European Union commences borrowing in October
The European Commission, under the leadership of Budget Commissioner Johannes Hahn, has issued SURE bonds since October 2020 to fund temporary support for member states' short-time work schemes and similar measures aimed at protecting jobs during the COVID-19 pandemic. Initially, the SURE instrument had a volume of €100 billion, backed by guarantees from member states.
By April 2023, over €350 billion of the approximately €398 billion in outstanding EU debt stemmed from borrowing schemes started since October 2020, with SURE bonds accounting for a significant share of this. The purpose of SURE bonds was to provide financial support to member states to reduce unemployment and maintain labor market stability.
The issuance of these bonds represented a significant increase in EU debt and changed the nature of the EU as a borrower. The Commission adopted a comprehensive borrowing strategy involving syndicated transactions and auctions with a large primary dealer network. The abundant supply of EU bonds, including SURE issuance, challenged investor absorption compared to other sovereign, supranational, and agency (SSA) issuers, causing a slight increase in swap spreads by a few basis points. However, the large availability also potentially enhanced liquidity and could partly reduce the yield premium related to lower liquidity relative to other issuers.
Commissioner Hahn announced the SURE bonds to finance this short-time work scheme, aiming to support employment and economic stability across the EU during shocks such as the pandemic. The market has broadly accepted these bonds, though with some costs reflected in spreads, balanced by improved liquidity from large issuance volume.
Looking ahead, Commissioner Hahn plans to launch the first European bonds for the EU's short-time work scheme "SURE" in the second half of October. A second, larger tranche of SURE bonds will follow in the first half of next year, with the total SURE volume set to reach up to 100 billion euros.
Regarding the EU's future plans, Commissioner Hahn expressed confidence that the financial market will be receptive to the EU bonds for "Next Generation EU" as well. However, specific details about the volume, timing, maturities, and repayment schedule for these bonds were not provided in the article.
Despite the lack of explicit new announcements about fresh SURE bond issuances post-2023, the SURE scheme under Commissioner Hahn's oversight has been instrumental in the EU's borrowing strategy and crisis response. The commission aims to serve the bond market with different maturities, with the average maturity set at 15 years, ranging from three to 30 years.

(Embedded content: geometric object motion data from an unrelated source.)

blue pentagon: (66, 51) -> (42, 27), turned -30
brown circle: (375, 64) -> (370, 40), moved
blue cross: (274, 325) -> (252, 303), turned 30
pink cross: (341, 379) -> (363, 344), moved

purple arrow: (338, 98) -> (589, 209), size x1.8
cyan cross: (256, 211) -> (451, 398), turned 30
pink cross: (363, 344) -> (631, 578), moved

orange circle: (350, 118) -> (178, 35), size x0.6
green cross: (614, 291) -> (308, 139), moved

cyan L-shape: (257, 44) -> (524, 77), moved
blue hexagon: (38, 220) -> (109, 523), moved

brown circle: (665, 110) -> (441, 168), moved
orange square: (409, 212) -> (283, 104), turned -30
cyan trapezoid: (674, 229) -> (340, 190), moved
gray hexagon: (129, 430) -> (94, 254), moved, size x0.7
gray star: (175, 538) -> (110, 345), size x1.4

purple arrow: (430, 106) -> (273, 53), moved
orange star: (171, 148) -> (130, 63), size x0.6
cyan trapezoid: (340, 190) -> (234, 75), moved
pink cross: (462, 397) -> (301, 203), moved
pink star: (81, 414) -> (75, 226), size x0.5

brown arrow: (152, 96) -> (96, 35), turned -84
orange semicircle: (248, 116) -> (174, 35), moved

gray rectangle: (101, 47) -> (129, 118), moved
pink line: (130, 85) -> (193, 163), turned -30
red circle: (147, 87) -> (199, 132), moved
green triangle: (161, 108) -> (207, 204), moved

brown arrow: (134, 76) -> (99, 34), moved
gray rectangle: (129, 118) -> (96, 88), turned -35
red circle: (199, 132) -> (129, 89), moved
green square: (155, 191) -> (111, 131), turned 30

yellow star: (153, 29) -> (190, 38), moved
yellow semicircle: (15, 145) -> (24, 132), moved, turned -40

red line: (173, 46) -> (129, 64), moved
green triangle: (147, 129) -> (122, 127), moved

Commissioner Hahn also emphasised that the new EU bonds are seen as a benefit for the cohesion of the currency union. He stated that the market responds very positively to the European bonds, with massive interest due to the quality of the bonds. He did not indicate if the EU bonds for "Next Generation EU" will contribute to the cohesion of the currency union, but he expressed confidence that there will be no lack of acceptance of these bonds.
In summary, the SURE bonds have been a significant financial support mechanism for member states during crises like the COVID-19 pandemic. The bonds have been widely accepted by the market, despite some costs reflected in spreads, and have enhanced liquidity in the bond market. The EU's future plans include issuing EU bonds for the "Next Generation EU," but specific details about these bonds are yet to be disclosed.
Other finance sources may be required to cover any potential funding gap as the EU approaches the maximum limit of its borrowing capacity, given the ongoing SURE bond issuances and the planned issuance of EU bonds for the "Next Generation EU". The European Commission, in its bid to maintain stability in the business sector, will continue to explore various funding options to ensure the success of its crisis response mechanisms and the economic recovery of its member states.